Illustrative of these domestic drug enforcement tragedies is the death of 11-year-old Alberto Sepulveda on September 13th in Modesto, California. After a 19-month federal drug investigation, combined raiders from the DEA, the FBI and the Stanislaus County Drug Enforcement Agency burst into the home Moises Sepulveda shared with his wife and two sons. Alberto quickly complied with orders to lie face down on the bedroom floor. Within seconds, a SWAT officer's shotgun discharged into Alberto's back, killing him. "[I]f the SWAT team is there, tragic accidents like this are much more likely to happen. Is it worth putting an entire family at risk, for what is sometimes a small amount of drugs, or small-time dealers?" asked criminologist Kraska. (No drugs or weapons were discovered in the Sepulveda home, and only $3,000 in cash.)

Among similar controversial incidents: In September 1999, SWAT team members fatally shot Denver resident Ismael Mena, 45, while forcing their way into the wrong house. In Southern California in a 1999 nighttime raid, Compton resident Mario Paz was shot in the back by SWAT officers from nearby El Monte. Police later admitted they had no evidence that the Paz family was involved in trafficking; they merely had information the home had been used by a drug suspect.
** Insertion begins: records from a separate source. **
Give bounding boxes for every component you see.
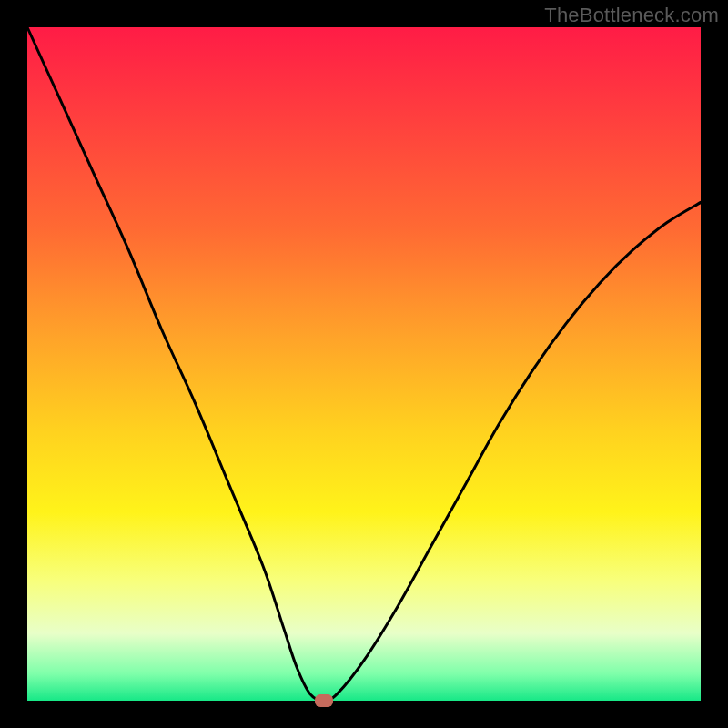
minimum-marker [315,694,333,707]
bottleneck-curve [27,27,701,701]
plot-area [27,27,701,701]
watermark-text: TheBottleneck.com [544,4,719,27]
chart-frame: TheBottleneck.com [0,0,728,728]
And in Lebanon, Tennessee, five "intruders" broke through the front door of the home of Mr. John Adams, 64, and his wife -- in the middle of the night. Mr. Adams did what most Americans would do under similar circumstances -- he attempted to defend his wife with a weapon he had at hand, a shotgun. The intruders returned volley, shooting Mr. Adams multiple times. He died shortly thereafter. That was the third incident in a span of mere weeks, in which paramilitary police teams executed narcotics search warrants at the wrong locations -- with fatal consequences. In this case, the search warrant was for the house next door.

This latest victim's name -- John Adams -- is supremely ironic. Our Constitution's 4th Amendment established: "The right of the people to be secure in their persons, houses, papers and effects against unreasonable searches and seizures, shall not be violated, and no warrants shall issue, but upon probable cause, supported by oath and affirmation, and particularly describing the place to be searched, and the persons or things to be seized." Several drug-related measures before Congress contrarily authorize warrant-free searches (for instance, S. 2516, "The Fugitive Apprehension Act").
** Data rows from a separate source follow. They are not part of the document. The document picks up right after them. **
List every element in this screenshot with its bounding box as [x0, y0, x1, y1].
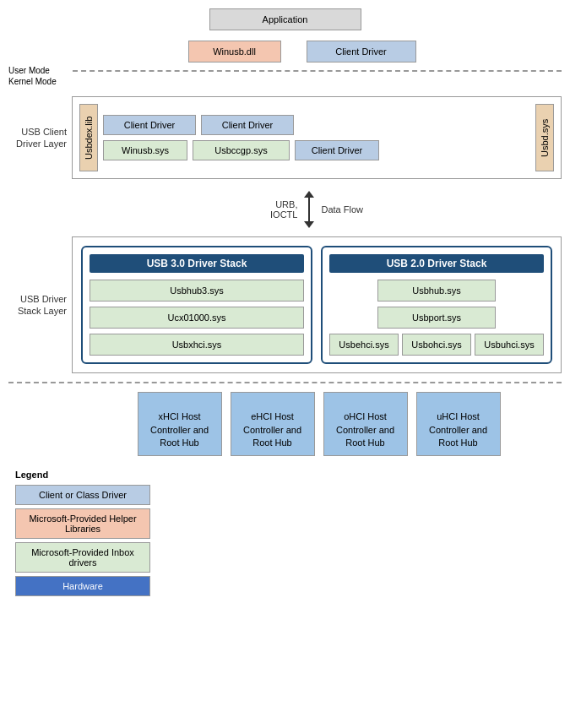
usbohci-box: Usbohci.sys [402, 334, 471, 356]
user-mode-label: User Mode [8, 66, 68, 75]
client-driver-inner: Usbdex.lib Client Driver Client Driver [79, 104, 554, 171]
arrow-line [308, 198, 310, 221]
usb20-stack-box: USB 2.0 Driver Stack Usbhub.sys Usbport.… [321, 246, 552, 364]
client-driver2-box: Client Driver [201, 115, 294, 135]
usbport-box: Usbport.sys [377, 307, 496, 329]
client-top-row: Client Driver Client Driver [103, 115, 530, 135]
client-driver-usermode-box: Client Driver [307, 41, 416, 62]
legend-section: Legend Client or Class Driver Microsoft-… [8, 470, 562, 596]
user-mode-divider: User Mode Kernel Mode [8, 66, 562, 86]
usbhub3-box: Usbhub3.sys [90, 280, 304, 302]
winusb-dll-box: Winusb.dll [188, 41, 281, 62]
usb-client-layer-label: USB Client Driver Layer [8, 93, 72, 182]
usb30-stack-box: USB 3.0 Driver Stack Usbhub3.sys Ucx0100… [81, 246, 312, 364]
driver-stack-section: USB Driver Stack Layer USB 3.0 Driver St… [8, 236, 562, 373]
legend-helper-libraries: Microsoft-Provided Helper Libraries [15, 508, 150, 539]
usbxhci-box: Usbxhci.sys [90, 334, 304, 356]
ehci-box: eHCI Host Controller and Root Hub [231, 392, 315, 456]
data-flow-label: Data Flow [321, 204, 363, 215]
usb20-title: USB 2.0 Driver Stack [329, 254, 544, 273]
usbehci-box: Usbehci.sys [329, 334, 399, 356]
legend-title: Legend [15, 470, 562, 480]
usb-client-section: USB Client Driver Layer Usbdex.lib Clien… [8, 93, 562, 182]
user-mode-dashed-line [73, 70, 562, 72]
legend-items: Client or Class Driver Microsoft-Provide… [15, 485, 150, 596]
usb20-items: Usbhub.sys Usbport.sys Usbehci.sys U [329, 280, 544, 356]
usbhub-box: Usbhub.sys [377, 280, 496, 302]
legend-hardware: Hardware [15, 576, 150, 596]
kernel-mode-label: Kernel Mode [8, 77, 68, 86]
client-center: Client Driver Client Driver Winusb.sys U… [103, 115, 530, 160]
application-label: Application [263, 14, 308, 24]
ucx01000-box: Ucx01000.sys [90, 307, 304, 329]
legend-inbox-drivers: Microsoft-Provided Inbox drivers [15, 542, 150, 573]
uhci-box: uHCI Host Controller and Root Hub [416, 392, 501, 456]
bottom-dashed-line [8, 382, 562, 383]
legend-client-driver: Client or Class Driver [15, 485, 150, 505]
urb-ioctl-label: URB, IOCTL [270, 199, 297, 220]
arrow-down [304, 221, 314, 228]
client-bottom-row: Winusb.sys Usbccgp.sys Client Driver [103, 140, 530, 160]
ohci-box: oHCI Host Controller and Root Hub [323, 392, 408, 456]
diagram-container: Application Winusb.dll Client Driver Use… [0, 0, 570, 605]
client-driver3-box: Client Driver [295, 140, 379, 160]
usb20-bottom-row: Usbehci.sys Usbohci.sys Usbuhci.sys [329, 334, 544, 356]
usbdex-lib-box: Usbdex.lib [79, 104, 98, 171]
usb30-items: Usbhub3.sys Ucx01000.sys Usbxhci.sys [90, 280, 304, 356]
double-arrow [304, 191, 314, 228]
application-row: Application [8, 8, 562, 30]
winusb-sys-box: Winusb.sys [103, 140, 187, 160]
arrow-section: URB, IOCTL Data Flow [8, 191, 562, 228]
xhci-box: xHCI Host Controller and Root Hub [138, 392, 222, 456]
usb30-title: USB 3.0 Driver Stack [90, 254, 304, 273]
arrow-up [304, 191, 314, 198]
usbuhci-box: Usbuhci.sys [475, 334, 544, 356]
stacks-container: USB 3.0 Driver Stack Usbhub3.sys Ucx0100… [72, 236, 562, 373]
application-box: Application [209, 8, 361, 30]
usbccgp-sys-box: Usbccgp.sys [193, 140, 290, 160]
user-mode-row: Winusb.dll Client Driver [8, 41, 562, 62]
client-driver1-box: Client Driver [103, 115, 196, 135]
host-ctrl-row: xHCI Host Controller and Root Hub eHCI H… [8, 392, 562, 456]
usb-driver-stack-layer-label: USB Driver Stack Layer [8, 236, 72, 373]
usbd-sys-box: Usbd.sys [535, 104, 554, 171]
client-driver-outer-box: Usbdex.lib Client Driver Client Driver [72, 96, 562, 179]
As Rep. Ron Paul aptly summed up, "Despite the various pleas for federal correction of societal wrongs [including drug use and abuse], a national police force is neither prudent nor constitutional. The argument is that states are less effective than a centralized federal government in dealing with individuals who flee one state for another to avoid prosecution. The Constitution preserves the integrity of states, and provides the means for them to exact penalties from those who violate their laws, and the Constitution provides for the return of fugitives from one state to another. There is, of course, an inconvenience imposed upon states in working with one another, rather than relying on a national police force. But there is a greater cost to individual liberty from a centralized police power."
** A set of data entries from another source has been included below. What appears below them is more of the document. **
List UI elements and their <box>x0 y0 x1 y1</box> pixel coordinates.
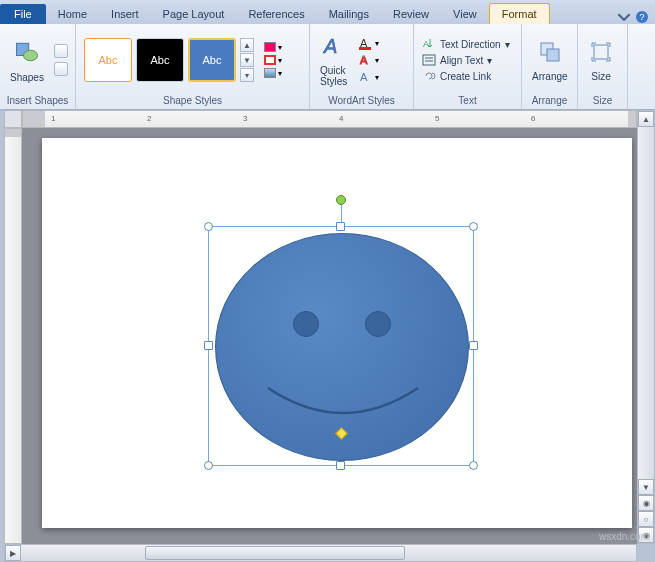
svg-point-3 <box>23 50 37 61</box>
ruler-mark: 5 <box>435 114 439 123</box>
tab-page-layout[interactable]: Page Layout <box>151 4 237 24</box>
watermark-text: wsxdn.com <box>599 531 649 542</box>
link-icon <box>422 69 436 83</box>
gallery-more-icon[interactable]: ▾ <box>240 68 254 82</box>
gallery-up-icon[interactable]: ▲ <box>240 38 254 52</box>
quick-styles-label: QuickStyles <box>320 65 347 87</box>
group-label-insert-shapes: Insert Shapes <box>4 94 71 107</box>
size-icon <box>588 39 614 69</box>
text-effects-button[interactable]: A▾ <box>359 70 379 84</box>
resize-handle-mt[interactable] <box>336 222 345 231</box>
tab-view[interactable]: View <box>441 4 489 24</box>
horizontal-ruler[interactable]: 123456 <box>22 110 637 128</box>
tab-mailings[interactable]: Mailings <box>317 4 381 24</box>
scroll-right-button[interactable]: ▶ <box>5 545 21 561</box>
resize-handle-br[interactable] <box>469 461 478 470</box>
shape-style-gallery: Abc Abc Abc ▲ ▼ ▾ <box>80 34 258 86</box>
align-text-label: Align Text <box>440 55 483 66</box>
align-text-icon <box>422 53 436 67</box>
arrange-button[interactable]: Arrange <box>526 37 574 84</box>
svg-text:A: A <box>360 54 368 66</box>
edit-shape-button[interactable] <box>54 44 68 58</box>
group-text: A Text Direction ▾ Align Text ▾ Create L… <box>414 24 522 109</box>
shape-fill-button[interactable]: ▾ <box>264 42 282 52</box>
resize-handle-ml[interactable] <box>204 341 213 350</box>
svg-rect-14 <box>547 49 559 61</box>
size-label: Size <box>591 71 610 82</box>
group-arrange: Arrange Arrange <box>522 24 578 109</box>
style-swatch-1[interactable]: Abc <box>84 38 132 82</box>
ruler-mark: 3 <box>243 114 247 123</box>
style-swatch-3[interactable]: Abc <box>188 38 236 82</box>
smiley-eye-right <box>365 311 391 337</box>
ribbon-tabstrip: File Home Insert Page Layout References … <box>0 0 655 24</box>
tab-format[interactable]: Format <box>489 3 550 24</box>
text-outline-button[interactable]: A▾ <box>359 53 379 67</box>
ruler-corner <box>4 110 22 128</box>
prev-page-button[interactable]: ◉ <box>638 495 654 511</box>
style-swatch-2[interactable]: Abc <box>136 38 184 82</box>
horizontal-scrollbar[interactable]: ◀ ▶ <box>4 544 637 562</box>
file-tab[interactable]: File <box>0 4 46 24</box>
size-button[interactable]: Size <box>582 37 620 84</box>
vertical-scrollbar[interactable]: ▲ ▼ ◉ ○ ◉ <box>637 110 655 544</box>
scroll-up-button[interactable]: ▲ <box>638 111 654 127</box>
smiley-mouth <box>263 383 423 433</box>
svg-rect-10 <box>423 55 435 65</box>
text-direction-button[interactable]: A Text Direction ▾ <box>422 37 510 51</box>
svg-text:A: A <box>423 39 429 49</box>
wordart-icon: A <box>321 33 347 63</box>
chevron-down-icon: ▾ <box>278 69 282 78</box>
align-text-button[interactable]: Align Text ▾ <box>422 53 510 67</box>
svg-text:A: A <box>360 71 368 83</box>
resize-handle-mb[interactable] <box>336 461 345 470</box>
gallery-down-icon[interactable]: ▼ <box>240 53 254 67</box>
rotation-handle[interactable] <box>336 195 346 205</box>
group-label-text: Text <box>418 94 517 107</box>
arrange-label: Arrange <box>532 71 568 82</box>
create-link-button[interactable]: Create Link <box>422 69 510 83</box>
text-direction-icon: A <box>422 37 436 51</box>
text-fill-button[interactable]: A▾ <box>359 36 379 50</box>
group-wordart-styles: A QuickStyles A▾ A▾ A▾ WordArt Styles <box>310 24 414 109</box>
arrange-icon <box>537 39 563 69</box>
quick-styles-button[interactable]: A QuickStyles <box>314 31 353 89</box>
hscroll-thumb[interactable] <box>145 546 405 560</box>
browse-object-button[interactable]: ○ <box>638 511 654 527</box>
shape-effects-button[interactable]: ▾ <box>264 68 282 78</box>
resize-handle-mr[interactable] <box>469 341 478 350</box>
tab-review[interactable]: Review <box>381 4 441 24</box>
shape-selection-box[interactable] <box>208 226 474 466</box>
document-viewport[interactable] <box>22 128 637 544</box>
resize-handle-bl[interactable] <box>204 461 213 470</box>
group-label-shape-styles: Shape Styles <box>80 94 305 107</box>
shapes-button[interactable]: Shapes <box>4 36 50 85</box>
minimize-ribbon-icon[interactable] <box>617 10 631 24</box>
group-label-arrange: Arrange <box>526 94 573 107</box>
group-label-wordart: WordArt Styles <box>314 94 409 107</box>
tab-references[interactable]: References <box>236 4 316 24</box>
chevron-down-icon: ▾ <box>278 56 282 65</box>
group-label-size: Size <box>582 94 623 107</box>
ribbon: Shapes Insert Shapes Abc Abc Abc ▲ ▼ ▾ <box>0 24 655 110</box>
vertical-ruler[interactable] <box>4 128 22 544</box>
help-icon[interactable]: ? <box>635 10 649 24</box>
document-page[interactable] <box>42 138 632 528</box>
ruler-mark: 1 <box>51 114 55 123</box>
svg-text:?: ? <box>639 12 644 22</box>
chevron-down-icon: ▾ <box>278 43 282 52</box>
text-box-button[interactable] <box>54 62 68 76</box>
group-insert-shapes: Shapes Insert Shapes <box>0 24 76 109</box>
resize-handle-tl[interactable] <box>204 222 213 231</box>
shape-outline-button[interactable]: ▾ <box>264 55 282 65</box>
svg-text:A: A <box>323 35 337 57</box>
tab-home[interactable]: Home <box>46 4 99 24</box>
resize-handle-tr[interactable] <box>469 222 478 231</box>
shapes-icon <box>13 38 41 70</box>
tab-insert[interactable]: Insert <box>99 4 151 24</box>
ruler-mark: 6 <box>531 114 535 123</box>
svg-rect-6 <box>359 47 371 50</box>
svg-rect-15 <box>594 45 608 59</box>
scroll-down-button[interactable]: ▼ <box>638 479 654 495</box>
ruler-mark: 4 <box>339 114 343 123</box>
Upon review of the "total cost" of drug prohibition, and the constitutionality of this futile exercise, The Federalist takes the position that the current "war on drugs" presents a far greater risk to liberty than the use of drugs ever has or ever will. We favor restoration of federally separated and distributed drug laws and policing authorities, with nuanced, rational dispensing of proportionate justice that distinguishes addicts or abusers who harm only themselves from those whose drug profiteering injures or endangers others. As columnist Deroy Murdock observed: "The alternative is to continue a War on Drugs that has torched $146 billion since 1990 while rolling and smoking the Bill of Rights."